┌──

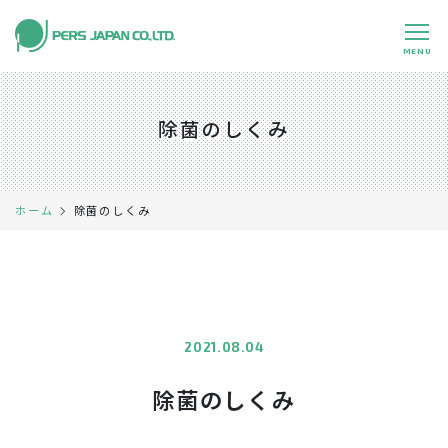
MENU
私たちの特長
About Us
除菌のしくみ
事業内容
Business
事例紹介
Case
除菌のしくみ
ホーム
企業情報
Company
採用情報
Recruit
パートナー募集
Partners
2021.08.04
除菌のしくみ
0120-891-224
平日 9:00～17:45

└──

◆ Work to complete
Exclude the pictures and repeat the entries word for word.

◆ Expected answer
MENU
私たちの特長
About Us
除菌のしくみ
事業内容
Business
事例紹介
Case
除菌のしくみ
ホーム
企業情報
Company
採用情報
Recruit
パートナー募集
Partners
2021.08.04
除菌のしくみ
0120-891-224
平日 9:00～17:45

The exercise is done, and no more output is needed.